PROBLEM DETAILS | Your reply should be the following data, copied exactly.

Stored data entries
□ □ □ □

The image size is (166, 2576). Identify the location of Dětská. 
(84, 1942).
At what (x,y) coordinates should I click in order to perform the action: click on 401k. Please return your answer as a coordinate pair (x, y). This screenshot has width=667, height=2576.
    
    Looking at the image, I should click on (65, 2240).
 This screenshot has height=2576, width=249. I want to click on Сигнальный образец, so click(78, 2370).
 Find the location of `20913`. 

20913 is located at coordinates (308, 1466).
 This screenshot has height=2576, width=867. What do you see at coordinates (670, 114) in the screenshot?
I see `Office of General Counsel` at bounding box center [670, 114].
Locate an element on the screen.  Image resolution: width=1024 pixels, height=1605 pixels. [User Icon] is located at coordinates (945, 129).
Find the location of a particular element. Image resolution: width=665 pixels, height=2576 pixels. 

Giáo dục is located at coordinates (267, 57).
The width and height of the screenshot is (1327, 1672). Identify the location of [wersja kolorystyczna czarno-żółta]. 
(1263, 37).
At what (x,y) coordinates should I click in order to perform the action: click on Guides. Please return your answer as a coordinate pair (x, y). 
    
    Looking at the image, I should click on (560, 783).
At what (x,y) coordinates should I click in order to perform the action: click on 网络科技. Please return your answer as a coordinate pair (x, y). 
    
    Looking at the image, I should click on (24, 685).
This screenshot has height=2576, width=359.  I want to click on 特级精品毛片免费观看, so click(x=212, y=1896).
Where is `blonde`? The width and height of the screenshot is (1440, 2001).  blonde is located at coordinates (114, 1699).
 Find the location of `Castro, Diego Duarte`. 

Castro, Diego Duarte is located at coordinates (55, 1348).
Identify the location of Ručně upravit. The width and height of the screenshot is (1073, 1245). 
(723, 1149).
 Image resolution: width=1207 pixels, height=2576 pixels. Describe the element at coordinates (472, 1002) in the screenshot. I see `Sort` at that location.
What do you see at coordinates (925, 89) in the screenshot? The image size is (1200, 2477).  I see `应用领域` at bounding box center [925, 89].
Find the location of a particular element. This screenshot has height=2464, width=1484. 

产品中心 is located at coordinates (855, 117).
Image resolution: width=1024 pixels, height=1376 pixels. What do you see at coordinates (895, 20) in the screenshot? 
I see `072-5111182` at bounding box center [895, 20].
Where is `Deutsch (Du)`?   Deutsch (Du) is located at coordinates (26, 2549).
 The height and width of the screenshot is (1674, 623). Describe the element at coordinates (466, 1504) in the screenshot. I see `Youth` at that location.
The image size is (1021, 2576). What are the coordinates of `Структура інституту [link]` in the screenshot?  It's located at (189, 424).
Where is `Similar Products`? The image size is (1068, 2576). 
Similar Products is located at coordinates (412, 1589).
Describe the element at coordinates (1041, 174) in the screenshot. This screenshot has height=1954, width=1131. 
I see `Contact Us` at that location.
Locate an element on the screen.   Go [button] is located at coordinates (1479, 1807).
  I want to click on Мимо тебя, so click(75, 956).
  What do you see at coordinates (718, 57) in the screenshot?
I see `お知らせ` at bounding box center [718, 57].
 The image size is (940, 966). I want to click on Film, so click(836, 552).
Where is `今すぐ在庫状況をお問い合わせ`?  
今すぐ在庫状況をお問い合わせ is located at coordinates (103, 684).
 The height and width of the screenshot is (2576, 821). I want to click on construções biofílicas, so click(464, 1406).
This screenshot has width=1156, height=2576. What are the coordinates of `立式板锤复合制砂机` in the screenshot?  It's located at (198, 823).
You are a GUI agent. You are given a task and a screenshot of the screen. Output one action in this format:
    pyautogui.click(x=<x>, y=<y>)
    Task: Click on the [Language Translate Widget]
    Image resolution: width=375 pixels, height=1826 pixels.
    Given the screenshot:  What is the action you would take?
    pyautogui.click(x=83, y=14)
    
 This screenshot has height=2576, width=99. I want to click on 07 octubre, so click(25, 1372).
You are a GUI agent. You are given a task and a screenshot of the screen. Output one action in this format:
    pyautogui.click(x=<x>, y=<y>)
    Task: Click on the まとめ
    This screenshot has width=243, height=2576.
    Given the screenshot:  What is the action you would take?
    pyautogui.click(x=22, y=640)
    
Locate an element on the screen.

□ □ □ □

FINISHED EXERCISE |
The image size is (166, 2576). Identify the location of Dětská. 
(84, 1942).
At what (x,y) coordinates should I click in order to perform the action: click on 401k. Please return your answer as a coordinate pair (x, y). This screenshot has width=667, height=2576.
    
    Looking at the image, I should click on (65, 2240).
 This screenshot has height=2576, width=249. I want to click on Сигнальный образец, so click(78, 2370).
 Find the location of `20913`. 

20913 is located at coordinates (308, 1466).
 This screenshot has height=2576, width=867. What do you see at coordinates (670, 114) in the screenshot?
I see `Office of General Counsel` at bounding box center [670, 114].
Locate an element on the screen.  Image resolution: width=1024 pixels, height=1605 pixels. [User Icon] is located at coordinates (945, 129).
Find the location of a particular element. Image resolution: width=665 pixels, height=2576 pixels. 

Giáo dục is located at coordinates (267, 57).
The width and height of the screenshot is (1327, 1672). Identify the location of [wersja kolorystyczna czarno-żółta]. 
(1263, 37).
At what (x,y) coordinates should I click in order to perform the action: click on Guides. Please return your answer as a coordinate pair (x, y). 
    
    Looking at the image, I should click on (560, 783).
At what (x,y) coordinates should I click in order to perform the action: click on 网络科技. Please return your answer as a coordinate pair (x, y). 
    
    Looking at the image, I should click on (24, 685).
This screenshot has height=2576, width=359.  I want to click on 特级精品毛片免费观看, so click(x=212, y=1896).
Where is `blonde`? The width and height of the screenshot is (1440, 2001).  blonde is located at coordinates (114, 1699).
 Find the location of `Castro, Diego Duarte`. 

Castro, Diego Duarte is located at coordinates (55, 1348).
Identify the location of Ručně upravit. The width and height of the screenshot is (1073, 1245). 
(723, 1149).
 Image resolution: width=1207 pixels, height=2576 pixels. Describe the element at coordinates (472, 1002) in the screenshot. I see `Sort` at that location.
What do you see at coordinates (925, 89) in the screenshot? The image size is (1200, 2477).  I see `应用领域` at bounding box center [925, 89].
Find the location of a particular element. This screenshot has height=2464, width=1484. 

产品中心 is located at coordinates (855, 117).
Image resolution: width=1024 pixels, height=1376 pixels. What do you see at coordinates (895, 20) in the screenshot? 
I see `072-5111182` at bounding box center [895, 20].
Where is `Deutsch (Du)`?   Deutsch (Du) is located at coordinates (26, 2549).
 The height and width of the screenshot is (1674, 623). Describe the element at coordinates (466, 1504) in the screenshot. I see `Youth` at that location.
The image size is (1021, 2576). What are the coordinates of `Структура інституту [link]` in the screenshot?  It's located at (189, 424).
Where is `Similar Products`? The image size is (1068, 2576). 
Similar Products is located at coordinates (412, 1589).
Describe the element at coordinates (1041, 174) in the screenshot. This screenshot has height=1954, width=1131. 
I see `Contact Us` at that location.
Locate an element on the screen.   Go [button] is located at coordinates (1479, 1807).
  I want to click on Мимо тебя, so click(75, 956).
  What do you see at coordinates (718, 57) in the screenshot?
I see `お知らせ` at bounding box center [718, 57].
 The image size is (940, 966). I want to click on Film, so click(836, 552).
Where is `今すぐ在庫状況をお問い合わせ`?  
今すぐ在庫状況をお問い合わせ is located at coordinates (103, 684).
 The height and width of the screenshot is (2576, 821). I want to click on construções biofílicas, so click(464, 1406).
This screenshot has width=1156, height=2576. What are the coordinates of `立式板锤复合制砂机` in the screenshot?  It's located at (198, 823).
You are a GUI agent. You are given a task and a screenshot of the screen. Output one action in this format:
    pyautogui.click(x=<x>, y=<y>)
    Task: Click on the [Language Translate Widget]
    Image resolution: width=375 pixels, height=1826 pixels.
    Given the screenshot:  What is the action you would take?
    pyautogui.click(x=83, y=14)
    
 This screenshot has height=2576, width=99. I want to click on 07 octubre, so click(25, 1372).
You are a GUI agent. You are given a task and a screenshot of the screen. Output one action in this format:
    pyautogui.click(x=<x>, y=<y>)
    Task: Click on the まとめ
    This screenshot has width=243, height=2576.
    Given the screenshot:  What is the action you would take?
    pyautogui.click(x=22, y=640)
    
Locate an element on the screen.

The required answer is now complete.